### BRIEF:
Within the entries below, the lines from the one with "Lorena Góngora y también la participación de" through the one with "En las próximas etapas de observaciones serán" are to be set down exactly, both ends kept.

** PROVIDED MATERIAL follows **

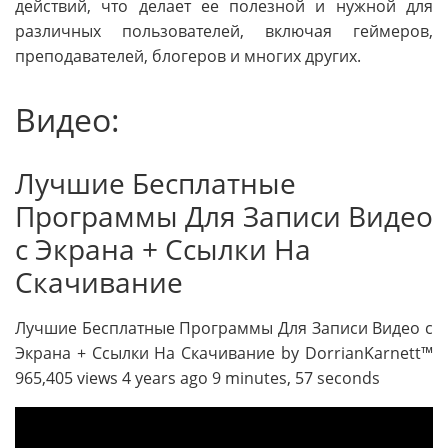
действий, что делает ее полезной и нужной для
различных пользователей, включая геймеров,
преподавателей, блогеров и многих других.
Видео:
Лучшие Бесплатные
Программы Для Записи Видео
с Экрана + Ссылки На
Скачивание
Лучшие Бесплатные Программы Для Записи Видео с
Экрана + Ссылки На Скачивание by DorrianKarnett™
965,405 views 4 years ago 9 minutes, 57 seconds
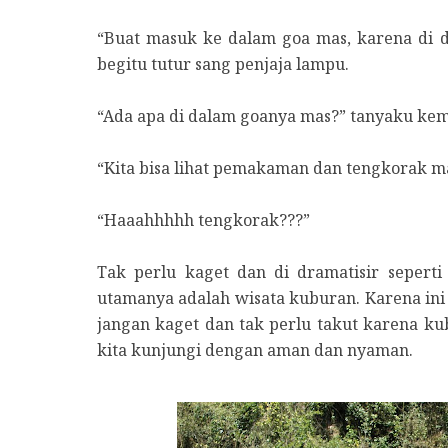
“Buat masuk ke dalam goa mas, karena di 
begitu tutur sang penjaja lampu.
“Ada apa di dalam goanya mas?” tanyaku kem
“Kita bisa lihat pemakaman dan tengkorak m
“Haaahhhhh tengkorak???”
Tak perlu kaget dan di dramatisir seperti
utamanya adalah wisata kuburan. Karena ini 
jangan kaget dan tak perlu takut karena ku
kita kunjungi dengan aman dan nyaman.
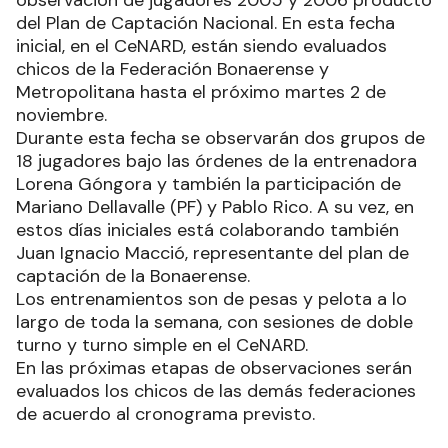
observación de jugadores 2005 y 2006 producto
del Plan de Captación Nacional. En esta fecha
inicial, en el CeNARD, están siendo evaluados
chicos de la Federación Bonaerense y
Metropolitana hasta el próximo martes 2 de
noviembre.
Durante esta fecha se observarán dos grupos de
18 jugadores bajo las órdenes de la entrenadora
Lorena Góngora y también la participación de
Mariano Dellavalle (PF) y Pablo Rico. A su vez, en
estos días iniciales está colaborando también
Juan Ignacio Macció, representante del plan de
captación de la Bonaerense.
Los entrenamientos son de pesas y pelota a lo
largo de toda la semana, con sesiones de doble
turno y turno simple en el CeNARD.
En las próximas etapas de observaciones serán
evaluados los chicos de las demás federaciones
de acuerdo al cronograma previsto.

** End of PROVIDED MATERIAL **

### ANSWER SPACE:
Lorena Góngora y también la participación de
Mariano Dellavalle (PF) y Pablo Rico. A su vez, en
estos días iniciales está colaborando también
Juan Ignacio Macció, representante del plan de
captación de la Bonaerense.
Los entrenamientos son de pesas y pelota a lo
largo de toda la semana, con sesiones de doble
turno y turno simple en el CeNARD.
En las próximas etapas de observaciones serán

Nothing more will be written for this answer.